Nanomaterials for stretchable photodetectors: From fundamentals to applications

Stretchable photodetectors have become an essential component in the advancement of wearable electronics, providing real-time sensing capabilities combined with excellent mechanical stability. By incorporating advanced nanomaterials such as zero-dimensional quantum dots, one-dimensional nanowires, and two-dimensional layered materials, researchers have developed photodetectors that not only show high responsivity and broad spectral coverage but also maintain remarkable mechanical resilience under strain. Unlike conventional rigid or even simply flexible devices, these stretchable photodetectors are required to endure significant tensile strain while preserving stable optoelectronic performance.
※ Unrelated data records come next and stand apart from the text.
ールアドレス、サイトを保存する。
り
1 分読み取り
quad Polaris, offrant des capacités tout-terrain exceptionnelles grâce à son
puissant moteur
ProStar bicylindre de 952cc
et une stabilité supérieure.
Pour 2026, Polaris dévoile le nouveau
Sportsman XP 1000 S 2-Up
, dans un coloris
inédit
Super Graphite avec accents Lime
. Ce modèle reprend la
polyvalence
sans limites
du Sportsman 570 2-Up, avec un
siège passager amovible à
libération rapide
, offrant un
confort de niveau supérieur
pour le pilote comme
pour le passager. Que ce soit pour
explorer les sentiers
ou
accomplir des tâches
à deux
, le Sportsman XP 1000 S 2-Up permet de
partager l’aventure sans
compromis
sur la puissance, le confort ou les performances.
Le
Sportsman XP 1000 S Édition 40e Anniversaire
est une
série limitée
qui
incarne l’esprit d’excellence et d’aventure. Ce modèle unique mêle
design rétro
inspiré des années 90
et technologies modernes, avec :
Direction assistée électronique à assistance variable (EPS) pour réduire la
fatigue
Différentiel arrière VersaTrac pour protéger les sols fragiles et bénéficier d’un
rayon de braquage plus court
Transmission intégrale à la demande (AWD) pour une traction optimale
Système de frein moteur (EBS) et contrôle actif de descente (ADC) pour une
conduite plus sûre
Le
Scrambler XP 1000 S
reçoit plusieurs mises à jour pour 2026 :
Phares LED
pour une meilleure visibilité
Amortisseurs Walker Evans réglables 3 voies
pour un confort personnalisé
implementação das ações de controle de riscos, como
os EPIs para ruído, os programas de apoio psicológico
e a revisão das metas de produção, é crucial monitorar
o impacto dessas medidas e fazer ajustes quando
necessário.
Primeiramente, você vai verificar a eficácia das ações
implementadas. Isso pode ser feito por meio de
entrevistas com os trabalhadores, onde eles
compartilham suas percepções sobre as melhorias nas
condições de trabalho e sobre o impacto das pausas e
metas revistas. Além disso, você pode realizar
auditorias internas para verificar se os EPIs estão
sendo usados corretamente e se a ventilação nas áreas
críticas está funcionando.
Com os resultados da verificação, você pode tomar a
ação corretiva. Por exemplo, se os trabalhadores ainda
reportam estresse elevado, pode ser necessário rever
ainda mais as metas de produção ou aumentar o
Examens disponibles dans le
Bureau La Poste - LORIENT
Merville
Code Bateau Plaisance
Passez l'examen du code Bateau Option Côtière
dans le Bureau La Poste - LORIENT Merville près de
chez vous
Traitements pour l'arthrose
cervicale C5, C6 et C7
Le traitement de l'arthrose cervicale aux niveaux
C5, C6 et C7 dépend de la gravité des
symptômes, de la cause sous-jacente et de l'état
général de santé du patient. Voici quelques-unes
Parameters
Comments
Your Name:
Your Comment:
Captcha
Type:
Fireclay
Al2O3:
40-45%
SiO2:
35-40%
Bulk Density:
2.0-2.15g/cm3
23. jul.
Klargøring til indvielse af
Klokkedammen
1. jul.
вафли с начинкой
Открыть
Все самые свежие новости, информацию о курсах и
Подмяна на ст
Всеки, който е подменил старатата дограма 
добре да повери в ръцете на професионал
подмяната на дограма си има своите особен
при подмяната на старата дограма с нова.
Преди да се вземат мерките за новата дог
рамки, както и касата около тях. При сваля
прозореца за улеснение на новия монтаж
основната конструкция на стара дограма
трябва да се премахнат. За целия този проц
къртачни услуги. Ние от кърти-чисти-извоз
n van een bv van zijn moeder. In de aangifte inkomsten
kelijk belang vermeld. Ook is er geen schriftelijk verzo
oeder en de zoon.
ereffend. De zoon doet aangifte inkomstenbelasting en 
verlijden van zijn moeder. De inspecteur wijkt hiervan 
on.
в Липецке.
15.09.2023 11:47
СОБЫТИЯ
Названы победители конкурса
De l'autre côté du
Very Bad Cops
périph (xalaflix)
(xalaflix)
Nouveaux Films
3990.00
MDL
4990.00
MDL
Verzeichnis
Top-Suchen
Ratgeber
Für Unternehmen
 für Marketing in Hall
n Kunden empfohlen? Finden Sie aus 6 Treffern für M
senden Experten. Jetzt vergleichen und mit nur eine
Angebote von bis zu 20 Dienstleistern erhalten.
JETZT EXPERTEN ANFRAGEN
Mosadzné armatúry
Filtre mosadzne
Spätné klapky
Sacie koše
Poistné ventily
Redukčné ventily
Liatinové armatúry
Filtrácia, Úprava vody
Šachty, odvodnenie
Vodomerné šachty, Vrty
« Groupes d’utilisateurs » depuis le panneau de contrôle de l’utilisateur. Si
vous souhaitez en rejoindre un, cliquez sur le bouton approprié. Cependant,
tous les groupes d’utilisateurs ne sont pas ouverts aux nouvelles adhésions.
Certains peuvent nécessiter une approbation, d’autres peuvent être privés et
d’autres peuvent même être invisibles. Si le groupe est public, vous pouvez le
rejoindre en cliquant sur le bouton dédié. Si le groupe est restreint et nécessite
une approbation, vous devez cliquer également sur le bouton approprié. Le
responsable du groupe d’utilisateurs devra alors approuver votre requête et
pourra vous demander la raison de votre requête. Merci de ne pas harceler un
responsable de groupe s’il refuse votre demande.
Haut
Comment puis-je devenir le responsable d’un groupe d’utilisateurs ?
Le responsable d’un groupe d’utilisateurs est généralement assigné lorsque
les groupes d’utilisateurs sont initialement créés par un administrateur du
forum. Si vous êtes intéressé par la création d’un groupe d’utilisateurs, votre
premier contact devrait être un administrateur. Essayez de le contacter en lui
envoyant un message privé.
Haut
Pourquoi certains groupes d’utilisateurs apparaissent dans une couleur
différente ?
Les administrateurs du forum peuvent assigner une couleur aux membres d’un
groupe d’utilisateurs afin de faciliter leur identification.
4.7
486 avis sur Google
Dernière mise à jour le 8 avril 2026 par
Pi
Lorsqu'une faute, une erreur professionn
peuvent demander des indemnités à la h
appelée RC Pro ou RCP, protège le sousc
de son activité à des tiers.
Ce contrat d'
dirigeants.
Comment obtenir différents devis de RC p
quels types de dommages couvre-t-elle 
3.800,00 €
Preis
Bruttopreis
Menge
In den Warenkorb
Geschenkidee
This review explores the fundamental principles of photodetection, key performance metrics, and recent material innovations. Focusing particularly on nanomaterial-based architectures that employ elastomeric substrates, deformable interconnects, and hierarchical designs to enhance stretchability. We also examine applications in health monitoring such as pulse oximetry and UV exposure detection as well as potential uses in imaging and optical communication networks. Recent experimental studies reveal that these nanomaterial-based photodetectors can sustain repeated mechanical deformations while keeping rapid response times and low power consumption, positioning them as strong candidates for next-generation wearable electronics, though challenges with large-area fabrication, long-term mechanical stability, and seamless integration with wireless systems still persist and require further research in materials engineering and device optimization.